Master horsemen and horse traders, Kambojas never leave an opportunity to plunder using their light horse troops. Living on both sides of the Khyber Pass, they were a part of the "Arya" races which stormed and conquered India, some 1500 years before. Their own name was a mistaken identity by the Helllenes of Alexandros who called them "Assakenoi" whereas they were "Asvaka" or "horsemen" in Sanskrit. Losing badly to Alexander, they befriended his descendants, their Greco-Baktrian overlords and along with them they invaded India reaching as far as present day Bangladesh. They repeated this feat, but with their new Lords, the Sakae who overran Greek Baktria in the end of 1st centrury BCE. Their helmet is an evolved Boiotian one, and their primary cuirass is a quilted silk one. Untreated (so called "dirty") silk had very good anti-missile qualities, which Kambojas facing Indian foot archers and Steppen Horse archers would deffinitely appreciate. They wear Iranian dotted pantaloons and have pteryges to cover their genitals. Their weapons are clearly Hellenic: round "Aspis" shield, a short kontos spear that could be held underarm in a stance reminding that of the knights, and a sturdy kopis for the time when the spear gave way. It is safe to assume that they would show the same faith to all their overlords, whoever they might be.
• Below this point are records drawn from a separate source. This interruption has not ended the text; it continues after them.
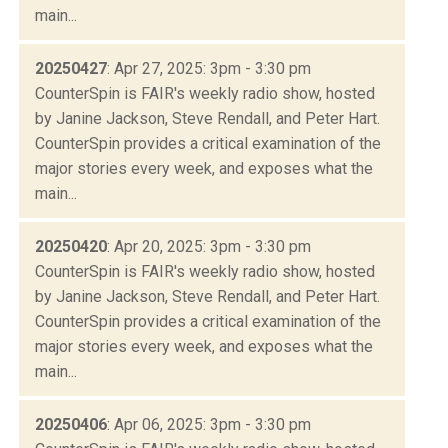
main...
20250427
: Apr 27, 2025: 3pm - 3:30 pm
CounterSpin is FAIR's weekly radio show, hosted
by Janine Jackson, Steve Rendall, and Peter Hart.
CounterSpin provides a critical examination of the
major stories every week, and exposes what the
main...
20250420
: Apr 20, 2025: 3pm - 3:30 pm
CounterSpin is FAIR's weekly radio show, hosted
by Janine Jackson, Steve Rendall, and Peter Hart.
CounterSpin provides a critical examination of the
major stories every week, and exposes what the
main...
20250406
: Apr 06, 2025: 3pm - 3:30 pm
Historically, Kamboja, were among the westernmost of the 16 or so nations (mahajanapadas) which comprised the Archaic (Vedic) Indian world. IndoIranians to the utmost, they presumably took the name from river Kabul (then named Kaboj) or from Kam(region)-used mostly in those areas to this date- and Bhoja(owner). They must have a major impact on the Achaimenid Persians who conquered them, as Cyrus the great (Kurush) named his son Kambyses (Kambujiya) the 3rd, presumably after a Mythical hero, Kambujiya (Kamboja of Shantiparava),who led the Iranians against a Vedic king Kuvalashava, defeating him in the battle and wresting a prized sword from his lineage. Thus, it can be easily understood that common language and mythical bonds made Achaimenids and Kambojas friendly to one another.

This good relation with their overlords would change later, as the Kamboja clans - the Aspasioi of Kunar/Alishang valleys, the Guraeans of the Guraeus (Panjkora) valley and the Assakenoi of the Swat and Buner valleys fought the Makedones to a man. When worse came to worst, even the Assakenoi(Ashvakayanas) Kamboj women had taken up arms and fought the invaders side by side with their husbands, thus preferring "a glorious death to a life of dishonor". In fact Alexander spent a couple of years at present day Afghanistan and NW Pakistan fighting Kamboja clans. These highlanders, designated as "parvatiya Ayudhajivinah" in Panini's Astadhyayi were rebellious, fiercely independent and freedom-loving clans who never easily yielded to any overlord. Modern historians have this to say on them ...."It was indeed a hard work for Alexander to take their strongholds, of which Massaga and Aornus need special mention (A. K. Narain, 'Alexander the Great') and "A tribute must be made to the vision and sagacity of Alexander because he realised that without reducing these highlanders, his march into India would neither be secure nor effective."(History of Punjab, Vol I, 1997, p 225, Dr Buddha Prakash). This was the wonder and the tragedy of those people. That they controled the way to India, thus they had to be either conquered or destroyed.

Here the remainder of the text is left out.